# Second Law of Thermodynamics

The second law of thermodynamics states that there exists a valuable physical quantity, called entropy, that increases during a natural and spontaneous process. Its change is zero for a reversible process. The second law is also known as the law of increased entropy [1-4].

The second law quantifies energy and asserts that a process has a specific direction. The first law does not predict the direction of the process nor guarantee that the process will occur. Thus, the second law was developed to ascertain if a process will happen or not, which is only possible if it satisfies both the first and second laws.

Several eminent scientists have contributed to the second law. These include French physicist Sadi Carnot, German physicist Rudolf Clausius, and Scottish-Irish physicist Lord Kelvin.

## Equation

To understand the second law equations, we must first know the mathematical form of entropy. When a system goes from one state to another, its entropy change (ΔS) is defined as the amount of heat (Q) exchanged divided by the temperature (T) at which the exchange takes place [1,3-5].

ΔS = Q/T

Therefore, the change in entropy for the system and the surroundings are given as follows:

(ΔS)sys. = Qsys./T

(ΔS)surr. = Qsurr./T

The total entropy change is the sum of the entropy changes in the system and the surroundings. This total is the entropy change of the universe.

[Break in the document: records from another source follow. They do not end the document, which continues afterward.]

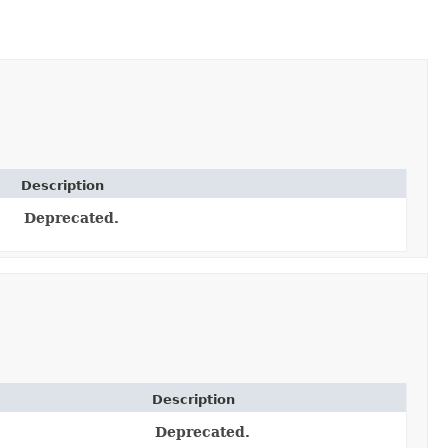
Description
Deprecated.
Description
Deprecated.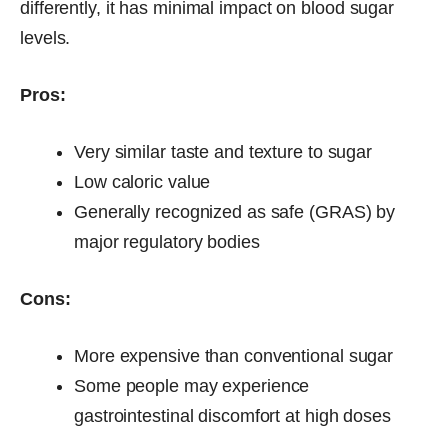
differently, it has minimal impact on blood sugar
levels.
Pros:
Very similar taste and texture to sugar
Low caloric value
Generally recognized as safe (GRAS) by
major regulatory bodies
Cons:
More expensive than conventional sugar
Some people may experience
gastrointestinal discomfort at high doses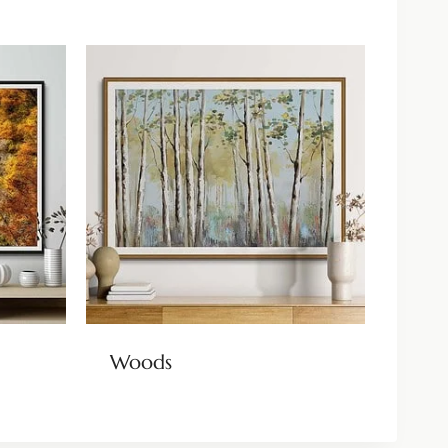
Woods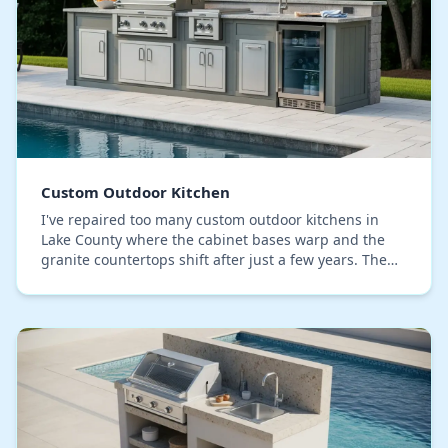
Custom Outdoor Kitchen
I've repaired too many custom outdoor kitchens in
Lake County where the cabinet bases warp and the
granite countertops shift after just a few years. The
common mistake isn't the material quality, but…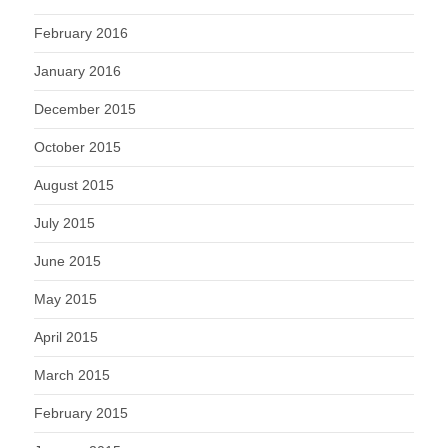
February 2016
January 2016
December 2015
October 2015
August 2015
July 2015
June 2015
May 2015
April 2015
March 2015
February 2015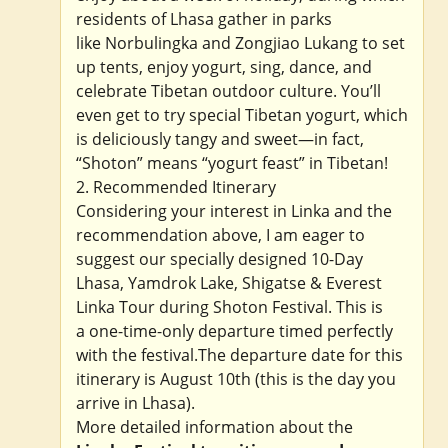
residents of Lhasa gather in parks
like Norbulingka and Zongjiao Lukang to set
up tents, enjoy yogurt, sing, dance, and
celebrate Tibetan outdoor culture. You’ll
even get to try special Tibetan yogurt, which
is deliciously tangy and sweet—in fact,
“Shoton” means “yogurt feast” in Tibetan!
2. Recommended Itinerary
Considering your interest in Linka and the
recommendation above, I am eager to
suggest our specially designed 10-Day
Lhasa, Yamdrok Lake, Shigatse & Everest
Linka Tour during Shoton Festival. This is
a one-time-only departure timed perfectly
with the festival.The departure date for this
itinerary is August 10th (this is the day you
arrive in Lhasa).
More detailed information about the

(ΔS)univ.= (ΔS)sys. + (ΔS)surr.= Qsys./T + Qsurr./T

Reversible Process

For a reversible, isothermal process, the heat lost by the system equals the heat gained by the surroundings. Similarly, the heat gained by the system equals the heat lost by the surroundings. Therefore,

Qsys. = – Qsurr.

Hence,

(ΔS)univ. = Qsys./T – Qsys./T = 0

Thus, for a reversible, isothermal process, the entropy change of the universe is zero.

Irreversible Process

If the process is irreversible, then the heat absorbed by the system from the surroundings is given by

Qirrev. = nRT ln (V2/V1)

Where

V1: Initial volume of the system

V2: Final volume of the system

T: Temperature at which volume change occurs

R: Universal gas constant (R = 8.314 JK-1M-1)

n: Number of moles

We assume the system is an ideal gas that expands upon absorbing heat. Then, the entropy change of the universe is

(ΔS)univ. = Qirrev./T = (nRT ln (V2/V1))/T = nR ln (V2/V1)

Which is greater than zero since V2 > V1. Therefore,

(ΔS)univ. > 0

If we combine both processes, we get the entropy change of the universe.

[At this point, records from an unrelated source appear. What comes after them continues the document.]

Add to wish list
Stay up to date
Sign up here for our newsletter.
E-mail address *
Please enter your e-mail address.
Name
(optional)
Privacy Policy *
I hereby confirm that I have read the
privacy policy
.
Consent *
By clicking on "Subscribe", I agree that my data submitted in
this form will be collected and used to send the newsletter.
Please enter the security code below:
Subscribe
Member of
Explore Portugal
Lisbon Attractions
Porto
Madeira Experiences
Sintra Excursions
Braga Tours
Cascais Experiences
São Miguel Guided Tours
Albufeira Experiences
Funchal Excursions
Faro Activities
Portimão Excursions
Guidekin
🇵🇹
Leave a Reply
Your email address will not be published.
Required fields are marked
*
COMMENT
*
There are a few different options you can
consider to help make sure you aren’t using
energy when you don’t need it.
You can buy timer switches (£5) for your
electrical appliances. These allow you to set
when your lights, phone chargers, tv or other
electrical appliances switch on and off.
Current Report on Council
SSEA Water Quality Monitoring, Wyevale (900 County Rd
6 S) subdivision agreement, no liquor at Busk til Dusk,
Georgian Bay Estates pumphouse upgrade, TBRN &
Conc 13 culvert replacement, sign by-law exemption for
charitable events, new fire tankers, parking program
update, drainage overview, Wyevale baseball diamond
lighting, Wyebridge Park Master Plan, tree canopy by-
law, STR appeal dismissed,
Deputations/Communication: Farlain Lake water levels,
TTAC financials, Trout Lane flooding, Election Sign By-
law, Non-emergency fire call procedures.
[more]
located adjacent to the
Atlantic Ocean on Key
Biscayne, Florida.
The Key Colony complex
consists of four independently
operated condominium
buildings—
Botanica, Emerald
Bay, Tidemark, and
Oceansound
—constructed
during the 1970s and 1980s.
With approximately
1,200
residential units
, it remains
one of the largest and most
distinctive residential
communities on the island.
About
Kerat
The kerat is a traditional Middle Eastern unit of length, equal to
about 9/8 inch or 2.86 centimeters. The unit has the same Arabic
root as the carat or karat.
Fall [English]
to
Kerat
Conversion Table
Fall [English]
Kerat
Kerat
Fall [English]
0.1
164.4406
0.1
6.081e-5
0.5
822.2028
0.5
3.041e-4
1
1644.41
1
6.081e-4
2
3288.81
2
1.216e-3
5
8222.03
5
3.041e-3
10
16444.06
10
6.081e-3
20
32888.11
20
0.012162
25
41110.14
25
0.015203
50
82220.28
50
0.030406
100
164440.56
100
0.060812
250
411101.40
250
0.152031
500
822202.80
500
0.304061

(ΔS)univ. = (ΔS)sys. + (ΔS)surr. ≥ 0

The above inequality implies that (ΔS)univ. is zero for a reversible process and increases for an irreversible process. The increase in entropy is because there may be work done on the system, resulting in friction and viscosity. Alternatively, there may be a chemical reaction occurring. The second law of thermodynamics leads us to conclude that disorder in the universe is increasing over time.

## Example

To understand the second law with an example, let us consider a typical irreversible process from real life [2,4,5].

Suppose a hot object is put in contact with a cold object. Heat flows from the former to the latter, so the two come to thermal equilibrium. Now, suppose the two are separated. Would they return to their original temperatures? No. Thus, bringing them to the same temperature is irreversible; entropy will increase.

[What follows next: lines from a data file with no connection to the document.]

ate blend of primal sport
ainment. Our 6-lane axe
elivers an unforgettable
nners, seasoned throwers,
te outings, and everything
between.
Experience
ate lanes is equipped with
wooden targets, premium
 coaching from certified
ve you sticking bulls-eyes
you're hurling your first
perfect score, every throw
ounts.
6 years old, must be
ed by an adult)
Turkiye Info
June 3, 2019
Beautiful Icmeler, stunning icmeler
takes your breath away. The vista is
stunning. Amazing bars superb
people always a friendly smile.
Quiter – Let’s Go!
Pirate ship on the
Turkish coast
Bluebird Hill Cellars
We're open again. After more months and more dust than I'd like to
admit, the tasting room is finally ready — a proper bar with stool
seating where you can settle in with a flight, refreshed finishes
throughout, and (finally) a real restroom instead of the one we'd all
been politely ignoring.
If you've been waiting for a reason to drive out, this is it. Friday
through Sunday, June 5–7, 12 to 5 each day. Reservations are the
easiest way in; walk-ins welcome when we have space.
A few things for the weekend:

## Alternative Statements of the Second Law

The second law of thermodynamics has two alternative statements [3,5].

1. Clausius Statement: “It is impossible to construct a device that, operating on a complete cycle, produces no effect other than transferring heat from a cold body to a hot body.”
2. Kelvin-Planck Statement: “It is impossible to construct a device that, operating on a complete cycle, produces no effect other than converting heat directly into work.”

An application of the second law lies in heat engines and refrigerators. The second law places theoretical limits on the performances of these machines. Kelvin-Planck statement implies that no heat engine can have a thermal efficiency of 100%; otherwise, it would violate the second law. For example, a diesel engine has a thermal efficiency of 30%.

In nature, heat flows from a high-temperature region to a low-temperature region, as in the case of a heat engine. The reverse is not possible naturally; otherwise, the second law will be violated. However, a refrigerator can transfer heat from low to high temperatures, aided by work. According to Clausius statement, a refrigerator will not operate unless an external force drives its compressor to perform the desired work.

Any machine that violates the second law of thermodynamics is called the perpetual motion of the second kind.